BW - Papers of Blanco White - 1808-1906
The Blanco White Papers contain correspondence, manuscripts, notebooks and pamphlets relating to the life and works of the Reverend Joseph Blanco White.
|Other Creators:||, , ,|
|Archive level description:||Fonds|
|Physical Description:||15 boxes and 108 volumes|
|Summary:||The Blanco White Papers contain correspondence, manuscripts, notebooks and pamphlets relating to the life and works of the Reverend Joseph Blanco White.|
The collection has been arranged into seven sections:
|Bibliography:||[Book] Martin Murphy, Blanco White Self-banished Spaniard, Yale Univerity Press, 1989, lists other sources which contain material on Blanco White.|
Joseph Blanco White was a Spanish theologian, priest, poet, journalist and literary critic. He was born Jose Maria Blanco Y Crespo in Seville on 11 July 1775. At the age of twelve Blanco White expressed his desire to become a clergyman.

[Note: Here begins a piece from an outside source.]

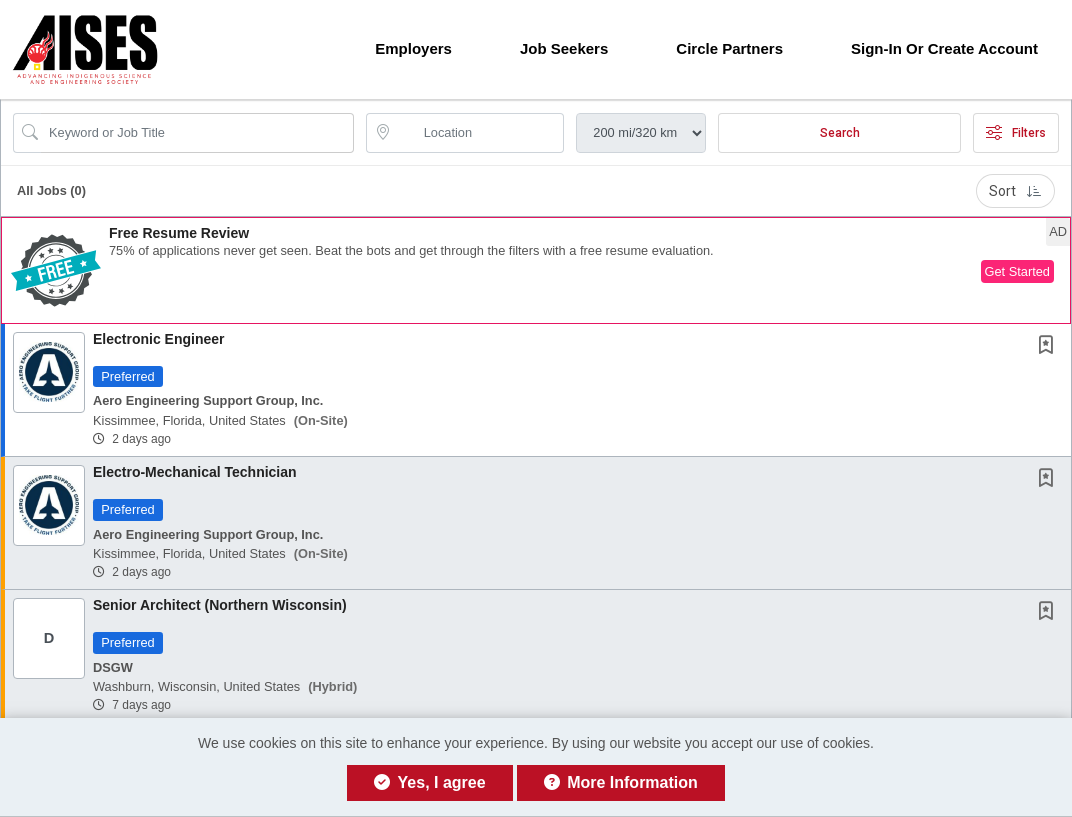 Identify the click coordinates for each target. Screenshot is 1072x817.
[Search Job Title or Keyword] (197, 133)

His decision was prompted by his lack of desire to continue working in the family firm. Up until this time he had worked regularly at the offices of his father's export business. He was elected to a fellowship at the College of S. Maria a Jesu and then to the Dominician College of San Tomas where he studied Philosophy. It was at the Dominician College of San Tomas that he obtained the 'four minor orders' of the priesthood. In October 1790 he attended the University of Seville. Whilst at University he formed a friendship with a senior student of literary tastes and started the Seville Literary Society. Having taken his subdeacon's orders in 1796, Blanco was elected a Fellow of the College of S. Maria a Jesu. At Christmas 1800 Blanco was ordained a priest and began performing public exercises in the cathedral of Cadiz. In 1802 he was appointed to a chaplaincy in Seville. During the Spanish Inquisition Blanco resided in Madrid for a time. He returned to Seville when the French entered Spain. On his return to Seville he was appointed co-editor of Semanario Patriotico, a journal established by the central junta. The paper was suppressed as Blanco White's political philosophy was not approved of. When the advance of the French forced the junta to leave Seville, Blanco White resolved to escape the country and fled with a group of friends to Cadiz. From there he sailed to England reaching Falmouth on 3 March 1810.
He was received kindly in London by a few English men he had met in Spain, including Lord Holland. Shortly after arriving in England Blanco White conducted the periodical El EspaÑol . The periodical was circulated in Spain in defence of the national cause. In 1815 he became tutor to Lord Holland's son Henry Fox, and resided in Holland House. In 1817 he lived for a time with his friend James Christie. In 1822 Letters from Spain was published, becoming an instant success. It had first been published in The New Monthly magazine. This journal went on to publish a number of Blanco's articles which introduced the English literary public to medieval Spanish history and literature. In 1823 he became editor of Variedades o Mensagaro de Londres which was intended for readers in Spanish America. In 1825 he dismayed his friends by opposing Catholic Emancipation in the publication Practical and Internal Evidence against Catholicism. The publication did meet with some approval and Blanco was persuaded to publish a version for the working classes. He quickly became a champion for Protestantism. Oxford in particular was delighted by what they saw as a blow for the church establishment and on the initiative of the Provost of Oriel College, Blanco was awarded an honorary MA from the University. That year he took up residence as a senior member of Oriel College.
At Oxford he was welcomed by the men who would soon afterwards be leaders of the Oxford Movement. Two of these men Richard Whately and Nassau Senior were interested in a new quarterly The London Review, which was started in 1828 . Blanco White was appointed Editor. However in 1829 Blanco publicly supported the re-election of Robert Peel. In doing so he was reversing his earlier position on Catholic Emancipation. In 1832 Whatley became the new Archbishop of Dublin and asked Blanco to accompany him as a tutor for his son. Whilst in Dublin he wrote and published Second Travels of an Irish Gentleman in Search of a Religion . In 1835 he left Dublin for Liverpool. In Liverpool he began attending the unitarian services of Dr. Martineau and his biographer John Hamilton Thom. Blanco White died in Liverpool on 20 May 1841.